Wien - Die SPÖ fordert in der Affäre rund um die Hypo Niederösterreich eine Stellungnahme von Justizministerin Claudia Bandion-Ortner. Die Staatsanwaltschaft hatte die Ermittlungen zuvor ohne einen Abschlussbericht abzuwarten abgebrochen. Bisher sei zwar wiederholt die Rede davon gewesen, dass die Staatsanwaltschaft zu wenig Ressourcen zur Aufklärung komplexer Wirtschafts-Affären habe. Nun sei man aber erstmals mit einem Fall konfrontiert, wo die Staatsanwaltschaft "ausdrückliches Desinteresse" an der Aufklärung zeige, kritisiert SP-Sprecher Hannes Jarolim: "Das Wort Skandal ist schon so abgedroschen."

"Umfassende Erklärung" gefordert

Das Landeskriminalamt Niederösterreich hat am Donnerstag öffentlich beklagt, dass die Staatsanwaltschaft bereits am 7. Juli den Stopp der Ermittlungen angeordnet hatte, ohne einen Abschlussbericht abzuwarten. Aus Sicht der Ermittler wurde die Causa rund um mutmaßliche Bilanzmanipulationen der Landesbank noch nicht zu Ende recherchiert. Die Weisung des Staatsanwalts sei erfolgt, "obwohl es in dieser Sache noch viel zu ermitteln gäbe - wir sind nämlich erst mittendrin in unserer Arbeit und noch weit entfernt von einem Abschluss", kritisierte der für Wirtschaftscausen zuständige Beamte.

Jarolim fordert von Justizministerin Claudia Bandion-Ortner (ÖVP) eine "umfassende Erklärung" zu dem Fall. Dass die Polizei selbst den Verdacht äußere, dass die Staatsanwaltschaft an der Aufklärung der Vorgänge kein Interesse habe, sei in der Justizgeschichte wohl nur selten vorgekommen. Jarolim hofft, dass die Justizministerin als vorgesetzte Behörde der Staatsanwaltschaft die Weiterführung der Ermittlungen anordnet. Mehr, als dass selbst die Polizei sage, "Freunde, wir haben noch nicht abgeschlossen", könne wohl nicht passieren, so Jarolim.
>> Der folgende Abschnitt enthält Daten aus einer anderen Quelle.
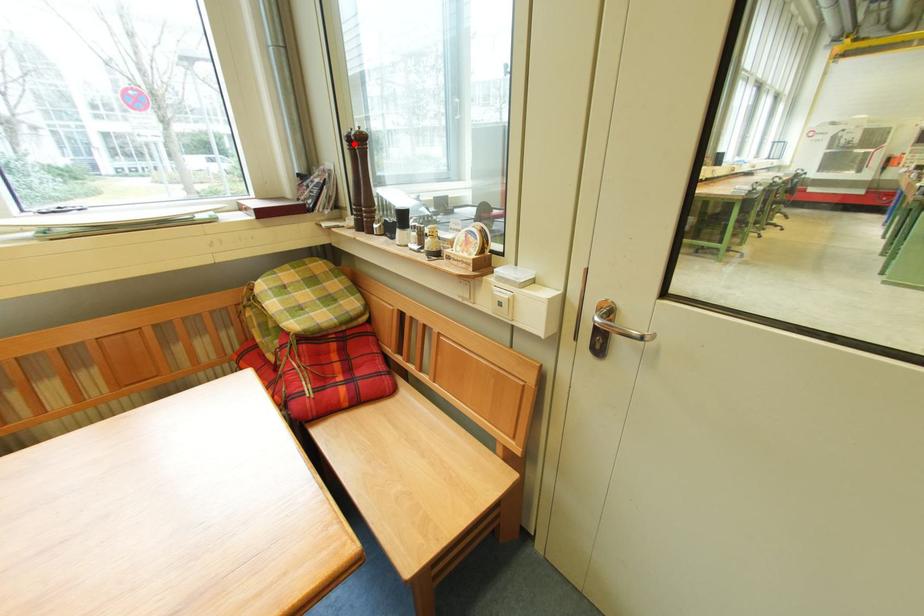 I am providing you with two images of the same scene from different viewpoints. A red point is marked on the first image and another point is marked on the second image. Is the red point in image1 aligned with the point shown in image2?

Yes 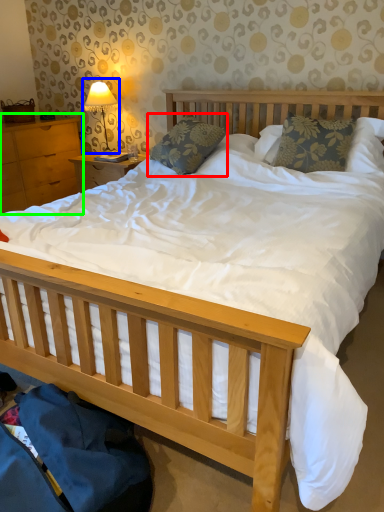 Question: Which object is positioned farthest from pillow (highlighted by a red box)? Select from table lamp (highlighted by a blue box) and nightstand (highlighted by a green box).

Choices:
 (A) table lamp
 (B) nightstand

Answer: (B) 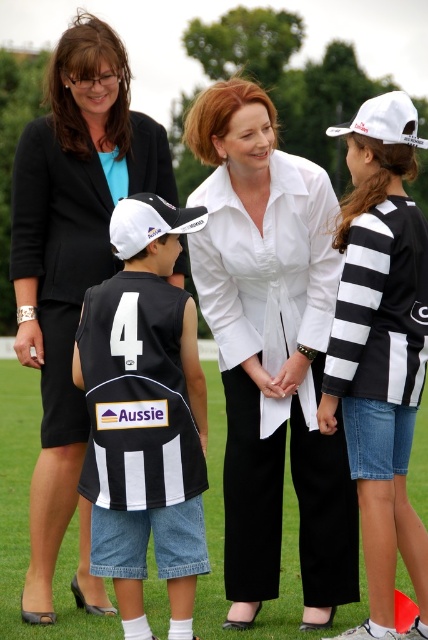 You are a photographer setting up for a group photo. You need to ensure that the matte black blazer at upper left and the white matte baseball cap at upper right are both visible in the frame. Based on their sizes, which object might require you to adjust your camera angle to prevent it from being cropped out?

The white matte baseball cap at upper right might require adjusting the camera angle because it occupies more space than the matte black blazer at upper left, making it more likely to be cropped if not positioned carefully.

You are a photographer trying to capture the scene with the matte black blazer at upper left and the white matte baseball cap at upper right. Which object should you focus on first if you want to take a photo that includes both in the frame without moving the camera?

The matte black blazer at upper left is located below the white matte baseball cap at upper right. Since the blazer is lower, you should focus on the white matte baseball cap at upper right first to ensure both are in frame without moving the camera.

You are a photographer trying to capture a clear shot of the white smooth shirt at center and the white matte baseball cap at upper right. Based on their positions, which object should you focus on first to ensure both are in frame?

The white smooth shirt at center is below white matte baseball cap at upper right, so you should focus on the white matte baseball cap at upper right first to ensure both are in frame. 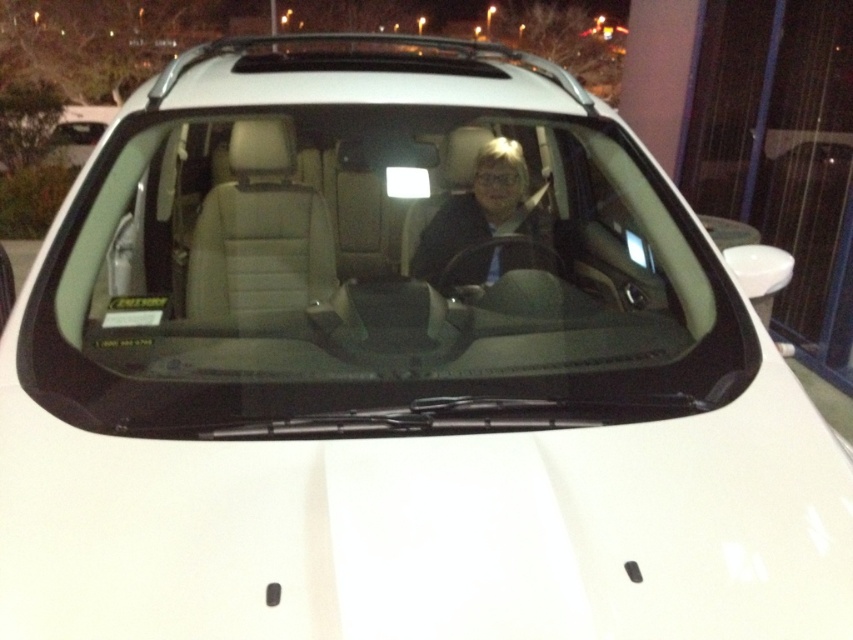 Question: Which point is closer to the camera taking this photo?

Choices:
 (A) (647, 312)
 (B) (491, 188)

Answer: (A)

Question: Can you confirm if transparent glass windshield at center is positioned above matte black jacket at center?

Choices:
 (A) yes
 (B) no

Answer: (B)

Question: Which object is farther from the camera taking this photo?

Choices:
 (A) matte black jacket at center
 (B) transparent glass windshield at center

Answer: (A)

Question: Can you confirm if transparent glass windshield at center is wider than matte black jacket at center?

Choices:
 (A) no
 (B) yes

Answer: (B)

Question: Is the position of transparent glass windshield at center less distant than that of matte black jacket at center?

Choices:
 (A) no
 (B) yes

Answer: (B)

Question: Which point is farther to the camera?

Choices:
 (A) transparent glass windshield at center
 (B) matte black jacket at center

Answer: (B)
Grüne: "Schwarzer Freitag für Österreich"

Für die Finanzsprecherin der niederösterreichischen Grünen, Helga Krismer, ist der heutige Tag "ein schwarzer Freitag für ganz Österreich: Der frühere Hypo-Alpe-Adria-Chef Kulterer wird zwar dingfest gemacht, aber ein Verfahren gegen Grasser eingestellt und die Vorkommnisse in Niederösterreich bei der Hypo bleiben weiter eine einzige Blackbox." Krismer verlangt in der Causa Hypo Niederösterreich von der Finanzmarktaufsicht (FMA), dass die "eigenartigen" Finanzierungs- und Bilanzierungsmethoden der Hypo und alle Zahlungsströme rund um die Veranlagung der niederösterreichischen Wohnbaugelder "ganz klar auf den Tisch gelegt werden".

Für Werner Kogler, stellvertretender Klubobmann der Grünen im Nationalrat, stellt sich nach der Verhaftung von Kulterer nach wie vor die Frage, warum es in der Justiz so zäh läuft. "Wo bleiben die Aktivitäten bei Grasser, Meischberger und Hochegger? Warum sind die Konten noch immer nicht geöffnet?", fragt Kogler. Umso mehr als die Staatsanwaltschaft bei Kulterer damit argumentiere, dass Flucht-, Verdunkelungs- und Tatbegehungsgefahr bestehe. "Besteht nicht auch bei den anderen Herren Flucht- und Verdunkelungsgefahr?"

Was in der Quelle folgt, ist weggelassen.